Xi and other Chinese leaders now frequently portray China’s economic success as proof that the road to prosperity no longer runs through liberal democracy. …Promoting a country’s “right” to be ruled by a nondemocratic regime is clearly different from forcibly installing autocratic leaders around the world, Soviet-style. But the CCP’s increasingly full-throated promotion of authoritarianism as a superior governance model presents no less of an ideological challenge to democracy…. Entities linked to China’s party-state are exploiting and exacerbating weak governance in fragile democracies, reducing political accountability and offering would-be autocrats the tools and training to repress and monitor their citizens.

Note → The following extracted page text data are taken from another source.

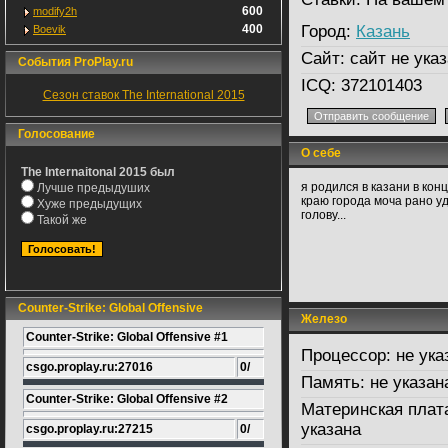
600
modify2h
400
Город:
Казань
Boevik
Сайт:
сайт не указ
События ProPlay.ru
ICQ:
372101403
Сезон ставок The International 2015
Голосование
О себе
The Internaitonal 2015 был
я родился в казани в кон
Лучше предыдуших
краю города моча рано у
Хуже предыдущих
голову...
Такой же
Counter-Strike: Global Offensive
Железо
Counter-Strike: Global Offensive #1
Процессор:
не ука
csgo.proplay.ru:27016
0/
Память:
не указан
Counter-Strike: Global Offensive #2
Материнская плат
указана
csgo.proplay.ru:27215
0/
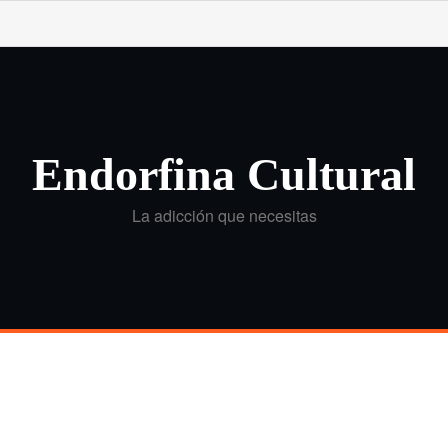
Endorfina Cultural
La adicción que necesitas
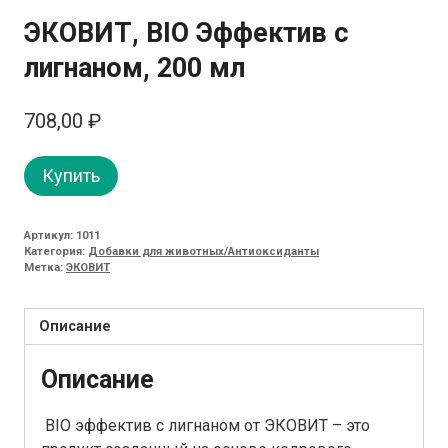
ЭКОВИТ, BIO Эффектив с
лигнаном, 200 мл
708,00
₽
Купить
Артикул:
1011
Категория:
Добавки для животных/Антиоксиданты
Метка:
ЭКОВИТ
Описание
Описание
BIO эффектив с лигнаном от ЭКОВИТ – это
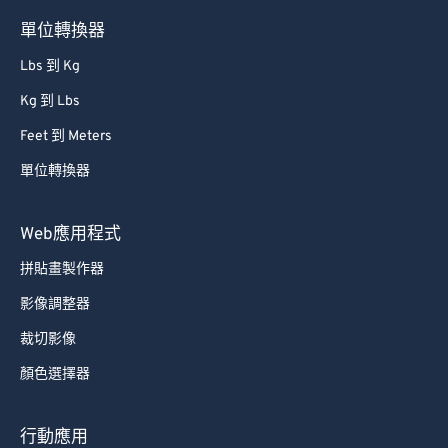
81
81
單位轉換器
82
82
Lbs 到 Kg
83
83
Kg 到 Lbs
84
84
Feet 到 Meters
85
85
單位轉換器
86
86
87
87
Web應用程式
88
88
拼貼畫製作器
89
89
影像調整器
90
90
裁切影像
91
91
顏色選擇器
92
92
93
93
行動應用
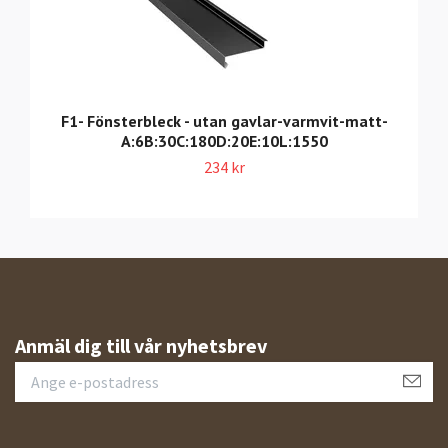
F1- Fönsterbleck - utan gavlar-varmvit-matt-
A:6B:30C:180D:20E:10L:1550
234 kr
Anmäl dig till vår nyhetsbrev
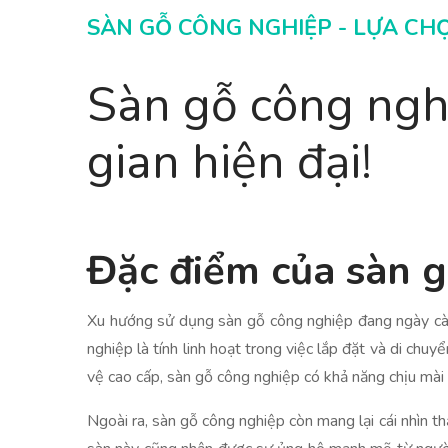
SÀN GỖ CÔNG NGHIỆP - LỰA CH
Sàn gỗ công ngh
gian hiện đại!
Đặc điểm của sàn 
Xu hướng sử dụng sàn gỗ công nghiệp đang ngày càng
nghiệp là tính linh hoạt trong việc lắp đặt và di chuy
vệ cao cấp, sàn gỗ công nghiệp có khả năng chịu mài 
Ngoài ra, sàn gỗ công nghiệp còn mang lại cái nhìn th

China’s United Front system (see below – an element of what NED’s Forum calls China’s sharp power) uses the tactics of elite capture to induce democracy’s most influential, up to and including former prime ministers and secretaries of state, intellectuals, corporate titans, and wealthy financiers, to work for the CCP, Damon Liu writes for the Center for European Policy Analysis. It uses tactics of “organizational capture” to wreak havoc within multilateral institutions, government entities, and universities, to render them unable to function properly and to confer international legitimacy on the CCP regime, he adds, citing China’s subversion of the World Health Organization (WHO) to conceal its responsibility for COVID-19, the influence of its Confucius Institute, and the co-option of Westerners too numerous to mention. 

Indeed, it is lamentable that Western politicians like Australia’s Paul Keating are in denial about China’s ambitions, notes Paul Dibb, emeritus professor of strategic studies at the Australian National University. Beijing considers itself locked in an ideological contest with the West, he writes for ASPI’s Strategist. Xi proclaims that Western hostile forces are speeding up their ‘peaceful evolution’ and ‘color revolution’ in China as a strategy of ‘Westernizing and splitting up China overtly and covertly’. Beijing, therefore, sees itself as engaged in a long-running ideological competition with Western liberalism.